Although AFI, or A Fire Inside, formed while singer Davey Havok and long-departed members Mark Stopholese and Vic Chalker were still in high school, and although the first two albums that the band recorded (1995’s Answer That and Stay Fashionable and the following year’s Very Proud of Ya) are certainly efforts to be proud of, the sound of AFI that we know today really started to take shape in ’97, with the Shut Your Mouth and Open Your Eyes record.
That happens to coincide with the time when bassist Hunter Burgan joined the band, which might be partly coincidental, but it’s still key. Havok has long professed his love for gothic bands like Bauhaus, and that obviously had a big impact when shaping the dark AFI goth-punk noise. But Burgan’s desire to keep pushing the boundaries, to soak in as many influences as possible, including ’80s R&B, has been huge.
“I feel like when I joined the band, we were just kids,” Burgan says. “They had two albums and had done a bunch of touring, but we were still trying to define what our sound was, what we were trying to do. It was still a little bit in flux. It took a while for us to unify, I guess. From that point, it’s been us trying to create music that we like. That, of course, changes from year to year and album to album. It’s weird to look back and think that twenty years has gone by. It’s surreal. We’ve accomplished so much and yet still want to do so much more.”
AFI is a band that famously likes to keep looking forward. In January this year, the band released its tenth studio album, called simply AFI. True to form, the bandmembers are delighted to have some new material to pull from when on tour. That said, unless a band plays songs exclusively from the new album, it is forced to at least play the nostalgia game a little bit by dipping into the back catalogue. For AFI, this can be challenging, but Burgan is pragmatic, and the band gets inventive.

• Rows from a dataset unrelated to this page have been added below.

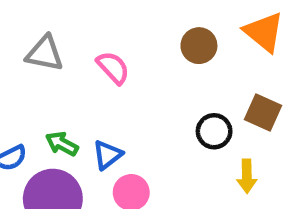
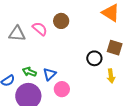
brown circle: (199, 46) -> (61, 21), moved
pink semicircle: (113, 68) -> (40, 29), moved

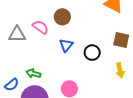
black circle: (94, 58) -> (92, 53), moved
blue triangle: (50, 74) -> (66, 45), moved

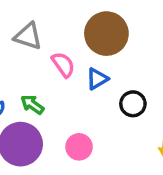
brown circle: (62, 17) -> (106, 34), size x1.6
pink semicircle: (40, 27) -> (63, 65), moved

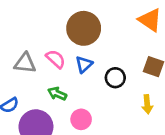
gray triangle: (28, 36) -> (25, 63), moved
green arrow: (32, 104) -> (57, 94), moved

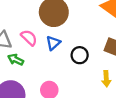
green arrow: (57, 94) -> (16, 60), moved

“On this album cycle in particular, we started doing something we’ve never really done before, which is going back to play rare songs that we’ve never played before, or songs that we didn’t really play too much,” he says. “In doing so, we were able to play songs that we haven’t played to death. It’s actually been a lot of fun. I mean, there are songs that we’ve played hundreds of times, that it’s hard to get excited about when we’re playing them. We do our best. If we’re playing in front of a great crowd, it doesn’t matter what we’re playing — we’re having fun. But when we pull out these rare old songs, to me they’re just as much fun as playing the new songs that we’ve only played a handful of times. It’s sort of like playing a set of all new songs, and it’s been so much fun.”
Oftentimes, when a band self-titles an album deep into its career, it’s because there’s a level of reinvention going on — perhaps a new start. Burgan says that in this case, the members were simply taking stock with their tenth album and allowing themselves to look back a little more than they normally do. The fact that people seem to be enjoying the record doesn’t hurt, but then, after two decades working together, these guys know what they’re doing.
“We know what we need to do,” Burgan says. “It’s not like we have an AFI standard template, but we’ve been playing together for so long that we know what needs to happen. But then there are definitely some challenges. I remember being in the studio toward the end of my bass parts and having to come up with a brand-new bass line for a song, and I just wasn’t happy with what I had been doing up to that point. It just wasn’t as exciting as it could have been. Song-to-song, it’s all over the place.”
Burgan was in a band called the Force prior to joining AFI. Later, he played with projects and groups as diverse as Tegan & Sara, the R&B side project Hunter’s Revenge, and Matt Skiba & the Sekrets. Inevitably, those different styles find their way into Burgan’s playing when he's with AFI.
“Everything that I listen to finds its way into what I play in one way or another,” he says. “I think my sense of rhythm and my sense of movement is largely created by a lot of earlier soul and R&B that I listen to. Not just the ’80s stuff, but even going back to Motown, Stax — I get a lot of inspiration from that. It’s not conscious — I don’t try to put that kind of a thing into a song. It’s just my mental approach to a song. What I think sounds good happens to be stuff that has a little bit of added funk in there.”
The bassist says that he has always had a good time when playing in Colorado, whether that be in Denver or anywhere else. Still, Red Rocks holds a special place in his heart.
“Strangely, my very first time playing in Colorado was a show at Red Rocks,” he says. “It was my first tour with AFI. We were on tour with the Offspring and L7, and they were playing a radio show there, and somehow we were lucky enough to get thrown onto the bill. It’s a big full-circle for me. I think we’re going to try to do something special with the set list. I’m not sure exactly what just yet, but we’ve been pulling a lot of older and rarer songs out of the bag for this tour, so I think that show will be no exception.”
After the touring is done, Burgan says, the band will be sitting down to start on a new record. And when they finish it, they’re likely to be slightly bored with the material they consider fresh right now. That’s just how they are — real artists focusing on what they’re doing in the moment. It’s what makes their work so exciting.
AFI,with Circa Survive, 7 p.m., Thursday, July 27, Red Rocks Amphitheatre, 18300 West Alameda Parkway, Morrison, 720-865-2494.